Fannie, Freddie Get Blank Checks; Holiday Retail Sales Rise 3.6%; Fed to Banks: Set Up CDs with Us; Health Care Bill Likely to Resemble Senate Version; JPMorgan Sues Former Bank Exec; Oil Tops $79 for First Time in Four Weeks
- In what's been called a "perplexing" move by one analyst, the U.S. Treasury lifted a $200 billion cap on the amount of taxpayer dollars that can be injected into ailing mortgage firms Fannie Mae (NYSE: FNM) and Freddie Mac (NYSE: FRE) , providing unlimited support to them. The Treasury put into $60 billion into Fannie and $51 billion into Freddie, and were unlikely to need more than the $200 billion cap, wrote Keefe, Bruyette & Woods Inc. analyst Bose George in a note to investors yesterday (Monday). George views the Treasury's move as a way to more aggressively prop the U.S. housing market, and said the government could step up efforts of its Home Affordable Modification Program (HAMP), a mortgage-modification program designed for homeowners who can no longer afford them. But so far, HAMP and other government props have failed to stop a continuing wave of foreclosures, as Money Morning reported last fall. Shares of the firms, both government-sponsored enterprises (GSE) skyrocketed in trading yesterday. Fannie was up 20.95% to close at $1.27, while Freddie gained 26.98% to close at $1.60.
- Retail sales gained 3.6% year-on-year from Nov. 1 through Dec. 24, according to SpendingPulse, a unit of MasterCard Advisors (NYSE: MA) . However, there was an extra day between Thanksgiving and Christmas this year, and it's unclear how much this factor skews the data, which could be anywhere from 2% to 4%, SpendingPulse said. The National Retail Federation (NRF) expects holiday sales will have declined 1%. Sales in the same period last year declined 2.3% as consumers began reeling from October's meltdown of the financial markets.

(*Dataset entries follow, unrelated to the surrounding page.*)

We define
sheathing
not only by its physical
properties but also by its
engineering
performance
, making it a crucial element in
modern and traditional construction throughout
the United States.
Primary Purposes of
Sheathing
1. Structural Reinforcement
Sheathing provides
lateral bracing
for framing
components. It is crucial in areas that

- The U.S. Federal Reserve proposed a program to set up what essentially amounts to certificates of deposits at the central bank, in an attempt to mop up some of the $1 trillion in excess liquidity in the banking system. Under the proposal, the Fed would offer so-called "term deposits" that would pay interest, providing banks with another incentive to keep their money at the central bank instead of having it flow back into the economy. Despite this, the Fed says its proposal "has no implications for monetary policy decisions in the near term."

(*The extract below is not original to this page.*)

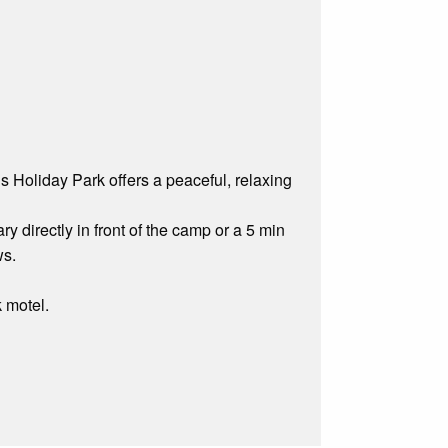
 Holiday Park offers a peaceful, relaxing
y directly in front of the camp or a 5 min
ws.
k motel.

- The final version of the proposed healthcare bill in the U.S. House Representatives and Senate will likely resemble the Senate version when it's submitted to President Barack Obama, top Democrats said on Sunday. The Senate version of the bill omits a government-sponsored insurance program that would compete with private insurers. Instead, companies like UnitedHealth Group Inc. (NYSE: UNH) and Aetna Inc. (NYSE: AET) would get 31 million new customers who would receive coverage by 2019, according to an estimate by the Congressional Budget Office (CBO). House Democratic Congressional Campaign Committee Chairman Chris Van Hollen, D-MD, told "Fox News Sunday" that maintaining the Senate's 60 votes is important, but the House is "not going to rubber-stamp the Senate Bill. On the other hand, we recognize the realities in the Senate."

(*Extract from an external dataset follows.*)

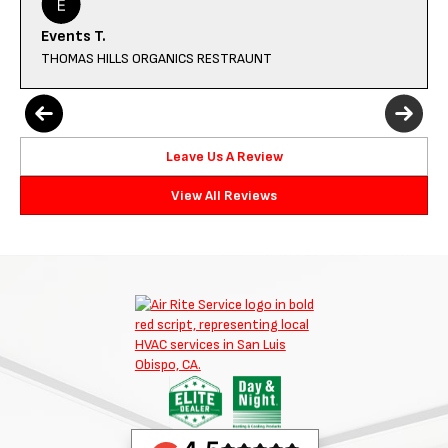
Events T.
THOMAS HILLS ORGANICS RESTRAUNT
Leave Us A Review
View All Reviews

- JPMorgan Chase & Co. (NYSE: JPM) is suing Hernan Arbizu, a former private banking executive, accusing him of stealing $2.8 million from a customer's account. Arbizu, who was arrested last year in Argentina on criminal charges, "committed this theft by lying to JPMorgan employees, falsifying documents, and forging the JPMorgan customer's signature on wire transfer authorizations, in order to mislead JPMorgan to believe that the JPMorgan customer had directed these transfers," a complaint in a Manhattan federal court said. Arbizu told Reuters in an e-mail he "had no idea" about the lawsuit and would consult with his lawyer.
- Benchmark crude oil for February delivery gained 72 cents to settle at $78.77 per barrel in light trading on the New York Mercantile Exchange (NYMEX) yesterday (Monday). At one point during trading, prices rose above $79 per barrel for the first time in four weeks.